Directions for this task → Check each line of the material, and show the ones that include the word "działalności".

Data for this exercise →
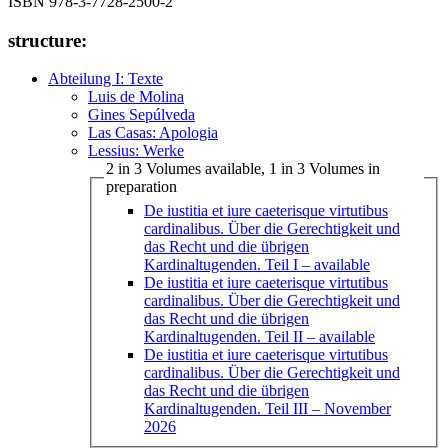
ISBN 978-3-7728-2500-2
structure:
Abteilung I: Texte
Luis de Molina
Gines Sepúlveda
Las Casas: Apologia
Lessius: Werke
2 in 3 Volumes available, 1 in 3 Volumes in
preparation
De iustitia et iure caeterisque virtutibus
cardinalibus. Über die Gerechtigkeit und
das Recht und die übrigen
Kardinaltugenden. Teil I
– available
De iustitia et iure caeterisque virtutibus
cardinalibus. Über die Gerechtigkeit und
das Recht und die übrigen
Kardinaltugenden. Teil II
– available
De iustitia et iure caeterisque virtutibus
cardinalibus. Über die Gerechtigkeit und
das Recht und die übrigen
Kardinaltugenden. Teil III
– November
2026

...

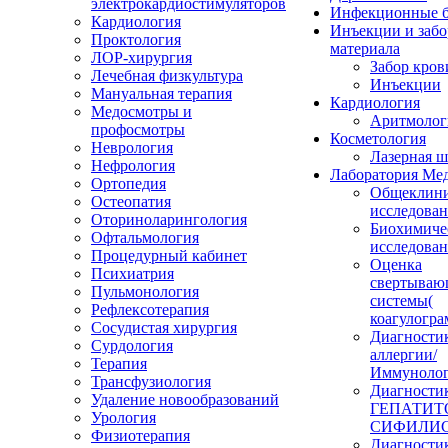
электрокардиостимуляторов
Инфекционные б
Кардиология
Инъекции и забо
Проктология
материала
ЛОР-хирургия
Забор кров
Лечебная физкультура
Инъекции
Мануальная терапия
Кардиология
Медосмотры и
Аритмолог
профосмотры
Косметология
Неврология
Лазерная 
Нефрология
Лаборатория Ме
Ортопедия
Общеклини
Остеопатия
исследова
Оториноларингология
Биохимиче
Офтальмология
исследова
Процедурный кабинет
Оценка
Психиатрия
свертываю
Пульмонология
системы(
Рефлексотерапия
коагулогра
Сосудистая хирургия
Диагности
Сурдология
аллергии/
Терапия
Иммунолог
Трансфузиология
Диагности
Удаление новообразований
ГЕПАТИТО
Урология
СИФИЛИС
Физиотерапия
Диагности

* * *

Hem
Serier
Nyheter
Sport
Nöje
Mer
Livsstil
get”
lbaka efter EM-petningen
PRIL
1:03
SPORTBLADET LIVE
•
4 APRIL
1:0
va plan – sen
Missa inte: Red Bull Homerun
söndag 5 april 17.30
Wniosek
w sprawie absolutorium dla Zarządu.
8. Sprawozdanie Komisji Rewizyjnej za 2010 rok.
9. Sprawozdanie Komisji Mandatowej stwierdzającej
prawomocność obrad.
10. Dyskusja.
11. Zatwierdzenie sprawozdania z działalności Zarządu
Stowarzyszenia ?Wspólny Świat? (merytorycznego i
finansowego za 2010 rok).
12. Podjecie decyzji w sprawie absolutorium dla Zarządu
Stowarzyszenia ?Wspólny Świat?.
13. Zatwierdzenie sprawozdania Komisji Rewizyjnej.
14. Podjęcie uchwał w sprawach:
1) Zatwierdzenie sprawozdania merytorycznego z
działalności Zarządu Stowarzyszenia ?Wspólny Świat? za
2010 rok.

Solution to the problem →
11. Zatwierdzenie sprawozdania z działalności Zarządu
działalności Zarządu Stowarzyszenia ?Wspólny Świat? za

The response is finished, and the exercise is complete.